Comment 35 Alex Deucher 2014-04-11 01:03:04 UTC
(In reply to comment #34)
> Even with the latest patch applied
> (https://bugs.freedesktop.org/attachment.cgi?id=97193) the problem still
> occurs.
> 
> The system does recover from the reset faster than before though - suspends
> and resumes in a few seconds now, whereas earlier it would take a few tens
> of seconds to snap out of the reset cycle.

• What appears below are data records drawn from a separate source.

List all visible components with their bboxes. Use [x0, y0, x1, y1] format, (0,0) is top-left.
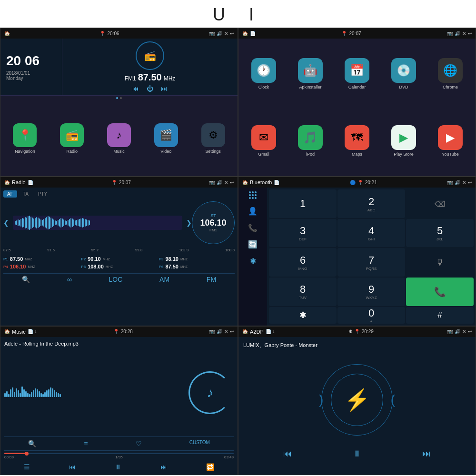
bt-symbol-icon[interactable]: ✱ — [250, 257, 256, 266]
preset-p1[interactable]: P1 87.50 MHZ — [3, 256, 79, 262]
next-btn[interactable]: ⏭ — [161, 85, 168, 92]
home-icon[interactable]: 🏠 — [4, 31, 10, 36]
dial-3[interactable]: 3 DEF — [269, 219, 337, 248]
home-icon-a2dp[interactable]: 🏠 — [242, 329, 248, 334]
home-icon-music[interactable]: 🏠 — [4, 329, 10, 334]
contact-icon[interactable]: 👤 — [248, 207, 258, 216]
home-icon-radio[interactable]: 🏠 — [4, 180, 10, 185]
back-icon-a2dp[interactable]: ↩ — [468, 329, 472, 334]
app-video[interactable]: 🎬 Video — [143, 104, 188, 172]
mic-icon: 🎙 — [436, 258, 444, 268]
a2dp-prev[interactable]: ⏮ — [283, 449, 292, 459]
app-clock[interactable]: 🕐 Clock — [242, 42, 285, 106]
dial-star[interactable]: ✱ — [269, 307, 337, 324]
app-apkinstaller[interactable]: 🤖 ApkInstaller — [289, 42, 332, 106]
dial-1[interactable]: 1 — [269, 189, 337, 218]
prev-freq-btn[interactable]: ❮ — [3, 219, 9, 227]
music-next-btn[interactable]: ⏭ — [160, 463, 167, 471]
app-settings[interactable]: ⚙ Settings — [190, 104, 236, 172]
app-gmail[interactable]: ✉ Gmail — [242, 109, 285, 173]
chrome-app-icon: 🌐 — [438, 58, 463, 83]
app-dvd[interactable]: 💿 DVD — [382, 42, 425, 106]
tab-pty[interactable]: PTY — [34, 190, 51, 198]
radio-search-btn[interactable]: 🔍 — [22, 276, 30, 283]
freq-95: 95.7 — [91, 248, 99, 252]
app-calendar[interactable]: 📅 Calendar — [336, 42, 378, 106]
next-freq-btn[interactable]: ❯ — [186, 219, 192, 227]
music-prev-btn[interactable]: ⏮ — [69, 463, 76, 471]
search-btn[interactable]: 🔍 — [28, 440, 36, 447]
music-main: ♪ — [4, 349, 234, 436]
history-icon[interactable]: 🔄 — [248, 240, 258, 249]
clock-app-label: Clock — [258, 85, 269, 89]
playlist-icon[interactable]: ☰ — [24, 463, 30, 471]
a2dp-play[interactable]: ⏸ — [353, 449, 361, 459]
preset-p2[interactable]: P2 90.10 MHZ — [81, 256, 157, 262]
app-youtube[interactable]: ▶ YouTube — [429, 109, 472, 173]
dial-letters-7: PQRS — [366, 267, 377, 271]
a2dp-next[interactable]: ⏭ — [422, 449, 431, 459]
app-music[interactable]: ♪ Music — [97, 104, 142, 172]
app-chrome[interactable]: 🌐 Chrome — [429, 42, 472, 106]
x-icon-bt[interactable]: ✕ — [462, 180, 466, 185]
like-btn[interactable]: ♡ — [136, 440, 142, 447]
x-icon[interactable]: ✕ — [224, 31, 228, 36]
dial-hash[interactable]: # — [406, 307, 474, 324]
x-icon-apps[interactable]: ✕ — [462, 31, 466, 36]
progress-thumb[interactable] — [25, 452, 29, 456]
app-playstore[interactable]: ▶ Play Store — [382, 109, 425, 173]
dial-mic[interactable]: 🎙 — [406, 248, 474, 277]
x-icon-music[interactable]: ✕ — [224, 329, 228, 334]
clock-app-icon: 🕐 — [251, 58, 276, 83]
music-circle: ♪ — [188, 371, 231, 414]
dial-num-7: 7 — [368, 254, 374, 267]
music-repeat-btn[interactable]: 🔁 — [206, 463, 214, 471]
back-icon[interactable]: ↩ — [230, 31, 234, 36]
home-icon-bt[interactable]: 🏠 — [242, 180, 248, 185]
preset-p3[interactable]: P3 98.10 MHZ — [159, 256, 235, 262]
prev-btn[interactable]: ⏮ — [132, 85, 139, 92]
dial-5[interactable]: 5 JKL — [406, 219, 474, 248]
app-navigation[interactable]: 📍 Navigation — [2, 104, 48, 172]
tab-ta[interactable]: TA — [19, 190, 32, 198]
dial-8[interactable]: 8 TUV — [269, 278, 337, 306]
back-icon-bt[interactable]: ↩ — [468, 180, 472, 185]
calendar-app-label: Calendar — [348, 85, 366, 89]
back-icon-apps[interactable]: ↩ — [468, 31, 472, 36]
app-radio[interactable]: 📻 Radio — [50, 104, 95, 172]
dial-6[interactable]: 6 MNO — [269, 248, 337, 277]
x-icon-a2dp[interactable]: ✕ — [462, 329, 466, 334]
dial-7[interactable]: 7 PQRS — [337, 248, 405, 277]
preset-p4[interactable]: P4 106.10 MHZ — [3, 264, 79, 269]
x-icon-radio[interactable]: ✕ — [224, 180, 228, 185]
app-maps[interactable]: 🗺 Maps — [336, 109, 378, 173]
dial-letters-5: JKL — [436, 237, 443, 241]
dial-2[interactable]: 2 ABC — [337, 189, 405, 218]
equalizer-btn[interactable]: ≡ — [84, 440, 88, 447]
radio-loop-btn[interactable]: ∞ — [67, 276, 72, 283]
tab-af[interactable]: AF — [3, 190, 17, 198]
dial-call-btn[interactable]: 📞 — [406, 278, 474, 306]
ipod-app-label: iPod — [306, 152, 315, 157]
progress-current: 00:09 — [4, 455, 14, 459]
radio-fm-btn[interactable]: FM — [207, 276, 216, 283]
dial-9[interactable]: 9 WXYZ — [337, 278, 405, 306]
dial-4[interactable]: 4 GHI — [337, 219, 405, 248]
settings-app-icon: ⚙ — [201, 123, 225, 147]
radio-loc-btn[interactable]: LOC — [109, 276, 122, 283]
back-icon-music[interactable]: ↩ — [230, 329, 234, 334]
preset-p5-unit: MHZ — [106, 265, 113, 268]
dial-0[interactable]: 0 + — [337, 307, 405, 324]
preset-p5[interactable]: P5 108.00 MHZ — [81, 264, 157, 269]
playstore-app-icon: ▶ — [391, 125, 416, 150]
radio-am-btn[interactable]: AM — [159, 276, 169, 283]
phone-call-icon[interactable]: 📞 — [248, 223, 258, 232]
music-play-btn[interactable]: ⏸ — [115, 463, 121, 471]
preset-p6[interactable]: P6 87.50 MHZ — [159, 264, 235, 269]
power-btn[interactable]: ⏻ — [147, 85, 153, 92]
back-icon-radio[interactable]: ↩ — [230, 180, 234, 185]
maps-app-icon: 🗺 — [345, 125, 369, 150]
app-ipod[interactable]: 🎵 iPod — [289, 109, 332, 173]
home-icon-apps[interactable]: 🏠 — [242, 31, 248, 36]
dial-delete[interactable]: ⌫ — [406, 189, 474, 218]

Please attach your dmesg output with the patch applied.  It shouldn't try and auto suspend or reset the integrated card at all.  Somehow it seems like runtime pm is still getting applied to the integrated card.
Comment 36 Alex Deucher 2014-04-11 01:07:19 UTC
oh, wait, that's the dGPU that is resetting, not the integrated chip.  Does removing radeon.dpm=1 from your kernel command line in grub help?
Comment 37 Sandeep 2014-04-11 01:10:22 UTC
(In reply to comment #36)
> oh, wait, that's the dGPU that is resetting, not the integrated chip.  Does
> removing radeon.dpm=1 from your kernel command line in grub help?

I will try that now.
Comment 38 Sandeep 2014-04-11 01:30:38 UTC
Results:

Startup(full restart) - no GPU reset
Suspend - GPU reset but recovers quickly
Resume - GPU reset and takes a long time to recover
Comment 39 Alex Deucher 2014-04-11 01:35:39 UTC
Does disabling dpm help (radeon.dpm=0)? if not, any chance you could bisect?  Also, please attach your dmesg output with the latest patch applied.
Comment 40 Sandeep 2014-04-11 01:42:13 UTC
Created attachment 97203 [details]
dmesg, linux 3.15-git

linux 3.15-git-ce7613db2d + patch v4

radeon module parameters at default settings
Comment 41 Sandeep 2014-04-11 01:57:15 UTC
With radeon.dpm=0 and no other module parameters for radeon

Results:

Startup(full restart) - no GPU reset
Suspend - GPU reset but recovers quickly
Resume - GPU reset and takes a long time to recover
Comment 42 Sandeep 2014-04-11 20:07:57 UTC
What exactly do I need to bisect i.e starting and ending commit ?
Comment 43 Alex Deucher 2014-04-11 20:17:00 UTC
(In reply to comment #42)
> What exactly do I need to bisect i.e starting and ending commit ?

git bisect start
git bisect good <commit id or tag>
git bisect bad <commit id or tag>

At this point git will check out the commit halfway between these two.  Test it and report back:
git bisect good //if that commit works
git bisect bad // if that commit is broken

git will checkout the next half way point.  repeat until it's done.  Once you've found the problematic commit:

git bisect reset // resets your tree back to where you were before you started bisecting.  E.g., if it was working in 3.12 and broke in 3.13:

git bisect start
git bisect good v3.12
git bisect bad v3.13
Comment 44 Sandeep 2014-04-11 21:21:49 UTC
Ok, but what should the good and bad commits for the bisect be?

I had already done a bisection earlier and found that the commit adding and enabling runtime power management was where the problems began.